Google schränkt Meta wegen KI-Rechenmangel ein
Google schränkt Meta bei Gemini ein, da die KI-Nachfrage die verfügbaren Cloud-Ressourcen übersteigt.

Google hat den Zugang von Meta zu seiner Gemini-KI deutlich eingeschränkt, wie die «Business Punk» berichtet. Auslöser ist eine massiv gestiegene Nachfrage nach Rechenkapazität im Frühjahr.
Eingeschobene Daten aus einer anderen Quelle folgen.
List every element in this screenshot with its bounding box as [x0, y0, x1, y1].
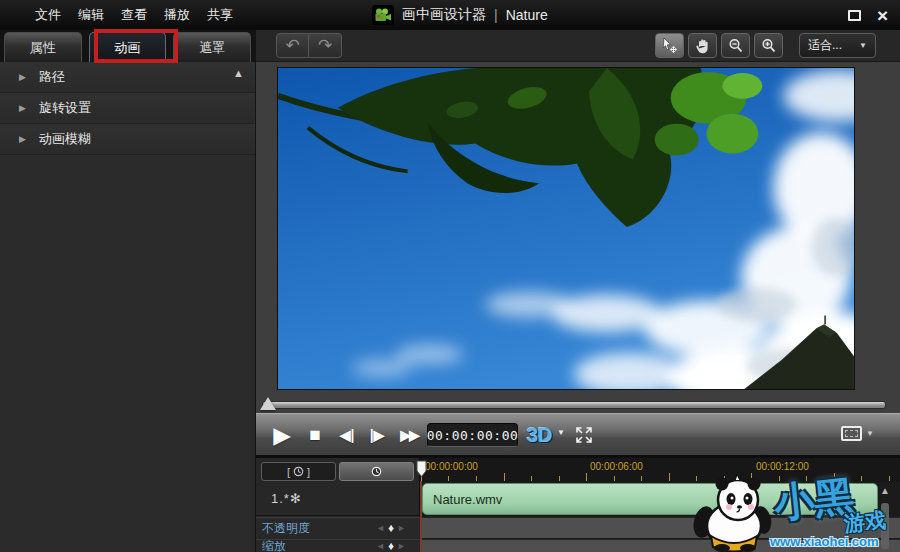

Meta hatte laut Bericht mehr KI-Ressourcen angefordert, als Google liefern konnte. Die Begrenzung betrifft insbesondere Anwendungen, die auf Gemini-Modellen basieren.
Dazu zählen interne Systeme für Content-Moderation und Betrugserkennung bei Meta, so die «Heise online». Mehrere KI-Projekte sollen dadurch zeitlich verschoben worden sein.
KI-Engpass bei Google Cloud: Meta muss Nutzung von KI-Tokens drosseln
Auch die Nutzung von KI innerhalb des Unternehmens wurde angepasst. Meta soll Mitarbeitende angehalten haben, sparsamer mit sogenannten KI-Tokens umzugehen, schreibt die «Trending Topics».
Google selbst spricht von stark steigender Nachfrage in der Cloud-Sparte. Der Umsatz stieg laut der «Business Punk» zuletzt auf rund 20 Milliarden Dollar im Quartal.
Gleichzeitig verhinderten Kapazitätsgrenzen ein noch stärkeres Wachstum, so Konzernangaben. Der Auftragsbestand habe sich laut «heise online» innerhalb kurzer Zeit nahezu verdoppelt.
KI-Boom überlastet Rechenzentren: Meta setzt auf eigenes Modell Muse Spark
Die vorhandenen Rechenzentren reichen für die globale KI-Nachfrage nicht mehr aus. Trotz hoher Investitionen bleibt die Infrastruktur damit ein zentraler Flaschenhals.
Mehrere Tech-Konzerne bauen parallel neue Rechenzentren und Chipkapazitäten aus. Meta verfügt mit Muse Spark über ein eigenes Frontier-KI-Modell, berichtet die «Trending Topics».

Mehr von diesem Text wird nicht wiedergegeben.